If value is relative, then Opus One most definitely qualifies (as does a Sonoma Zinfandel at a somewhat lower price).
From $299, €329.90, £296.68, SG$450 and widely available around the world.
Most wines of the week are chosen with the bargain hunter in mind, bringing lesser-known bottles to the attention of those who would most appreciate them. Opus One, the famous Californian Cabernet, is neither in need of greater exposure nor, at £300 per bottle, of interest to the bargain hunter. Or is it?
Since Jancis recently asked if wine is becoming a luxury, observing that 'it is becoming increasingly difficult to find wines of real interest under £25 a bottle', a typically well-informed and thoughtful debate has been running on our Members' forum, citing many examples of the way prices for fine wine have increased so dramatically in recent years.
For many people, £300 for a bottle of wine is absurdly expensive, offensive even. Indeed, for the majority of British wine drinkers, anything above the average bottle price of around £6 must seem excessive. But surely readers of the world's best wine website are at least open to persuasion that Opus One is worth the asking price?
There are two ways I might convince you. The first is the quality of the wine itself. I tasted the newly released 2016 in Singapore in September and the impression was instant. It was like Pauillac in seductive soft focus: all the sun-kissed richness of Napa with all the savoury formality of Bordeaux. There is an impeccability to the fruit that sets such wines apart. I scored it 18++, and I see that Jancis was half a point ahead of me when she tasted it earlier this year (see Opus goes wild, which also reveals more about their winemaking philosophy).

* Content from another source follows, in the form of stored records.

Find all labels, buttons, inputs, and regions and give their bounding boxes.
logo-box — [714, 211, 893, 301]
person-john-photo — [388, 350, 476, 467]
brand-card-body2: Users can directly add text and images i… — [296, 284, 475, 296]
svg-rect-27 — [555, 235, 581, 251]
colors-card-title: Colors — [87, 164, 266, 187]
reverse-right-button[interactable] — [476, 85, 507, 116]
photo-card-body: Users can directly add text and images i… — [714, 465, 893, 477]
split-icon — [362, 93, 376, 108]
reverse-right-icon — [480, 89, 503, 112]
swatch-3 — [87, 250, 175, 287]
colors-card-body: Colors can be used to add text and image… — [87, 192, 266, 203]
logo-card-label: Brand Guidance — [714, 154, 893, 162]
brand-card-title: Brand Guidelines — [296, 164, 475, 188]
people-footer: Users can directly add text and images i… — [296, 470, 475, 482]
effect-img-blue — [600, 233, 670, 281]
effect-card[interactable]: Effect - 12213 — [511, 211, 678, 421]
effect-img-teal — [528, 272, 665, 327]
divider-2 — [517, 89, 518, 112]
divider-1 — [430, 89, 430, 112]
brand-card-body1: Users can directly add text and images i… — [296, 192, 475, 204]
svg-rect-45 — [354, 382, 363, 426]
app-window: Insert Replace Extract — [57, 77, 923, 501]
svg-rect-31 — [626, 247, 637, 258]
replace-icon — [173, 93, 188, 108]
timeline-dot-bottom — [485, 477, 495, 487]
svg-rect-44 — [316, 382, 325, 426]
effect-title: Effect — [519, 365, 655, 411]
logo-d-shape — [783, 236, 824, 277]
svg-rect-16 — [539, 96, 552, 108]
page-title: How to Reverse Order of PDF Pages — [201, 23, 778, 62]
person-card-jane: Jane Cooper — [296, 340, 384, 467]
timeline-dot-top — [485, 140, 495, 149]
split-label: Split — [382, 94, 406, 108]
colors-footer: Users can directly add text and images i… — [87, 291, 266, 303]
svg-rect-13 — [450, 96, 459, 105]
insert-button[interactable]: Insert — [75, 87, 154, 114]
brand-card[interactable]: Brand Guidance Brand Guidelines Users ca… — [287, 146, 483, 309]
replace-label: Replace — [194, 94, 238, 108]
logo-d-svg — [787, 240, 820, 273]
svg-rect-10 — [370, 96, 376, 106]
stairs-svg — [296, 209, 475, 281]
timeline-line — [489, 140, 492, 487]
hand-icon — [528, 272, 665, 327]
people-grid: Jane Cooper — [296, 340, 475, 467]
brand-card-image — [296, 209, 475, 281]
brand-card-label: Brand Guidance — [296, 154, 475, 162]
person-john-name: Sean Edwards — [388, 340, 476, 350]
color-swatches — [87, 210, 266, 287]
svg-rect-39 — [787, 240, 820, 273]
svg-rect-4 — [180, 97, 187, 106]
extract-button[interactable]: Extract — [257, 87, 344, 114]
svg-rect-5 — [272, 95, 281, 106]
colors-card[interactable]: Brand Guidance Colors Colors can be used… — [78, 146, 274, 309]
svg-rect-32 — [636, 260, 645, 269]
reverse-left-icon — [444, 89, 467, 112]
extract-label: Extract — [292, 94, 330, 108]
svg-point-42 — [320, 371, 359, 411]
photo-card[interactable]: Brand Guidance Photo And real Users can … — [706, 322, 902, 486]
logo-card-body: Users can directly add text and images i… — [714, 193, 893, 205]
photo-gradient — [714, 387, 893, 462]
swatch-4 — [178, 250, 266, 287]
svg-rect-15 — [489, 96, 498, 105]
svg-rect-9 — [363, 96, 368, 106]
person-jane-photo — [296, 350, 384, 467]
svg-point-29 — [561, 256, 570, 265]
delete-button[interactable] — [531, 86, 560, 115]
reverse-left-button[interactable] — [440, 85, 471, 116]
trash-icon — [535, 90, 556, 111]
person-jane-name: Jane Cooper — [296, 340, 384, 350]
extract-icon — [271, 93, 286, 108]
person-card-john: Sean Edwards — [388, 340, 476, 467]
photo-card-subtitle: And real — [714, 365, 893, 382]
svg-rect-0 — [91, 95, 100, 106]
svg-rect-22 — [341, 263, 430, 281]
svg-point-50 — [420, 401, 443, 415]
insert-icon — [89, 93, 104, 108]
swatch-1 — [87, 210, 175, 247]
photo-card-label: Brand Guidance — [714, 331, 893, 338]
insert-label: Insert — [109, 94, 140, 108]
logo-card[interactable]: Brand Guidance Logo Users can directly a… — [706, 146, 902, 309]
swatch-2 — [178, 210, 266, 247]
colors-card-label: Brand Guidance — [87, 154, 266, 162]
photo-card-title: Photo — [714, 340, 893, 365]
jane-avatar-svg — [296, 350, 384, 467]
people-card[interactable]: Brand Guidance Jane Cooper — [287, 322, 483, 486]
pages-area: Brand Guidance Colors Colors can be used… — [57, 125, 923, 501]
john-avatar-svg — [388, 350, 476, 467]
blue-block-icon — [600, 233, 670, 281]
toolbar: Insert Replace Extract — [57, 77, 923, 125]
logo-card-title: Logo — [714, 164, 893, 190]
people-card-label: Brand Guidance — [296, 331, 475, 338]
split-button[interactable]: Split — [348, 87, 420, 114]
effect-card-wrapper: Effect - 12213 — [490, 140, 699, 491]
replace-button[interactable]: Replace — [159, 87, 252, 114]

Scores are important here, because it is almost unheard of for inexpensive wines to score above 17.5. The difference may seem marginal, but it is real, and it remains true that experiencing the truly greatest wines of the world is never cheap. Our database contains 39 tasting notes covering 24 vintages of Opus One with a mean score of 17.5, and a mode of 18.
Secondly, let's consider value and relativity. As Jancis mentioned in her article, Penfolds recently released a new, unproven Shiraz for £850 per bottle, in bare-faced defiance of the criticism it has faced over ever-increasing prices for its top wines (The 2015 of Grange has an RRP of £591). Even so, that is nothing compared to Opus One's Napa neighbours Harlan and Screaming Eagle, whose Cabernet Sauvignons sell for around £1,200 and £2,000 per bottle respectively. And even these prices are dwarfed by Liber Pater, whose 2015 vintage has been released at the laughable price of €30,000 per bottle.
Furthermore, the £300 price tag for Opus One isn't just buying you the wine. It would be disingenuous to ignore the role that the luxury experience plays for wine at this level. That doesn't just mean the packaging (although a wooden case of Opus One is a rather lovely thing), but the brand equity involved: the history and reputation of the estate, its status as one of the world's best vineyards – in a word, the all-important prestige.
All things considered, a wine such as Opus One, which consistently represents one of the best examples of its type and costs a fraction of the price of qualitatively commensurate wines, must be worth buying. For anyone who is willing and able to spend this sort of money on wine, the 2016 vintage of Opus One is a very smart buy.
For those for who are not, here's another Californian wine that might be more affordable. I tasted the 2015 vintage of Seghesio's Cortina Zinfandel from Dry Creek Valley at a recent lunch in Singapore. It is currently available at $27.99, €37.79 and £40.99 – still hardly cheap, yet good value, relatively speaking. I loved its bountiful blueberry fruit and serious garrigue herbiness, and scored it at a very healthy 17.5, which is the same score Julia gave the 2011 vintage. It has the same authentic Californian power as the Opus One, and while it doesn't reach the same heights of complexity, it gives a typically extrovert rendition of Zinfandel.
Both wines are fantastic, but it is the Opus One that delivers both exceptional quality and the full luxury experience, and in today's fine wine world, that would seem to make £300 per bottle a price worth paying. Because let's face it: top-shelf wine won't be getting cheaper anytime soon.